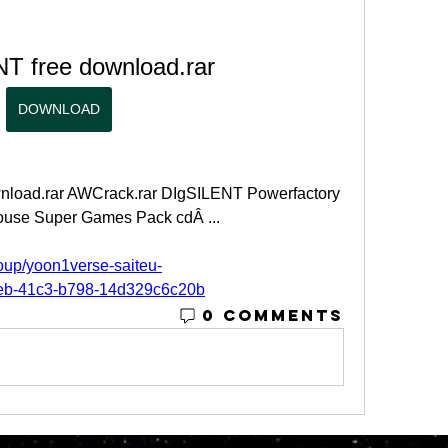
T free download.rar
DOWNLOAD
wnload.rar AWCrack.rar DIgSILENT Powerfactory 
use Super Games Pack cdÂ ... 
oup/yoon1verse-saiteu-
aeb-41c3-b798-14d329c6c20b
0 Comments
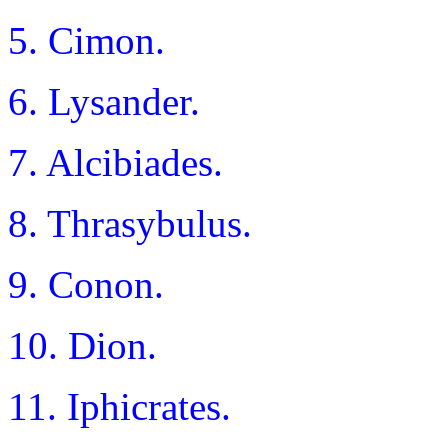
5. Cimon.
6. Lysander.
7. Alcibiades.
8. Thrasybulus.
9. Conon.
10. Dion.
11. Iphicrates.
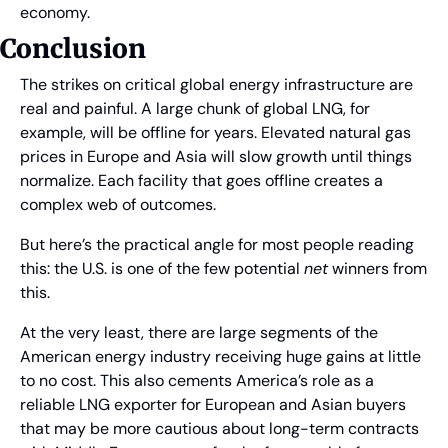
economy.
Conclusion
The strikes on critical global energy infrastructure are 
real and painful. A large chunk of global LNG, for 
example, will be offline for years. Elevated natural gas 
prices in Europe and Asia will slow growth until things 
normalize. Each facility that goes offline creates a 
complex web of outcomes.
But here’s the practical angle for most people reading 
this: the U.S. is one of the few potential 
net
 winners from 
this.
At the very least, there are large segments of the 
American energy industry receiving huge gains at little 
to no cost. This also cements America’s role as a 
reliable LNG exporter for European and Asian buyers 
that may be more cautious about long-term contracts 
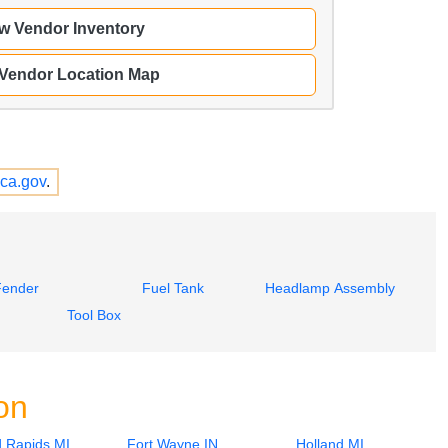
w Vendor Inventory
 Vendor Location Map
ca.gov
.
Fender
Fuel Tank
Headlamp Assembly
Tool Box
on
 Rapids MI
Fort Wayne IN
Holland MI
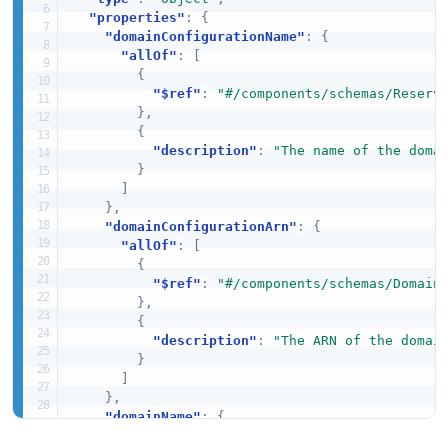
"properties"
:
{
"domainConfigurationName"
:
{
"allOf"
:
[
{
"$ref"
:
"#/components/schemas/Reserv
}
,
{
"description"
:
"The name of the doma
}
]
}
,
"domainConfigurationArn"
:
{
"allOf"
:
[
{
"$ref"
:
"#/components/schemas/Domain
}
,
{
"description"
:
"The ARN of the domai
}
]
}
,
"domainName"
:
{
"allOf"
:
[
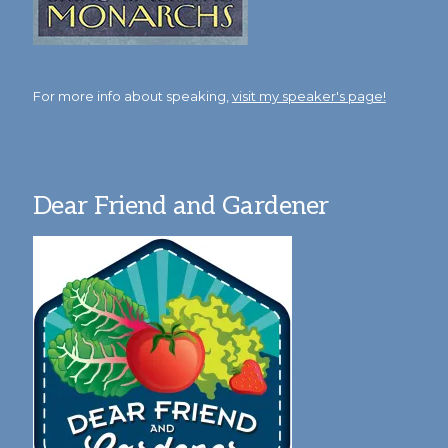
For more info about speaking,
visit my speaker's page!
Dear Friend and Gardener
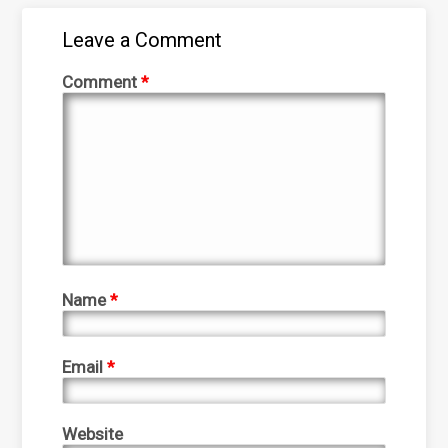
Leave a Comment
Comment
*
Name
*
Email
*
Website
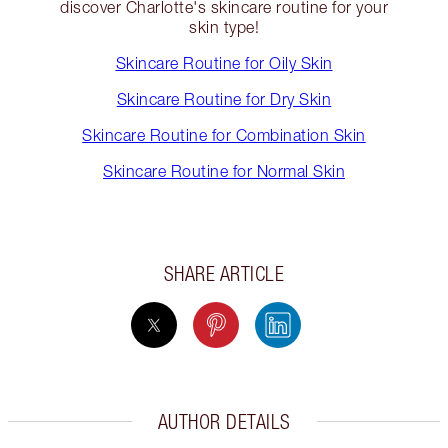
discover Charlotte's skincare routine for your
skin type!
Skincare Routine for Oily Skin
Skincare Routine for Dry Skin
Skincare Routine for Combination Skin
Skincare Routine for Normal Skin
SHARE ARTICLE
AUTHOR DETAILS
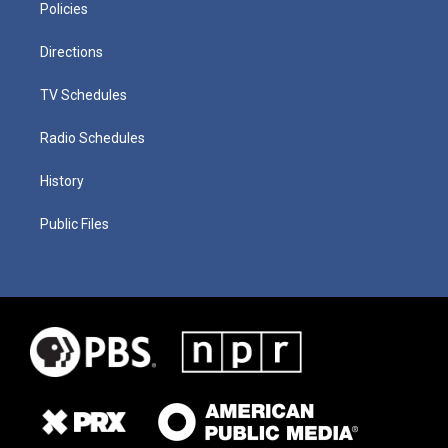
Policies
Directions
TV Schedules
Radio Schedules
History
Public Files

**Task goal:** Look through the listing above and count the lines where the string "schemas" appears. Report the number only.

**Solution for this exercise:** 2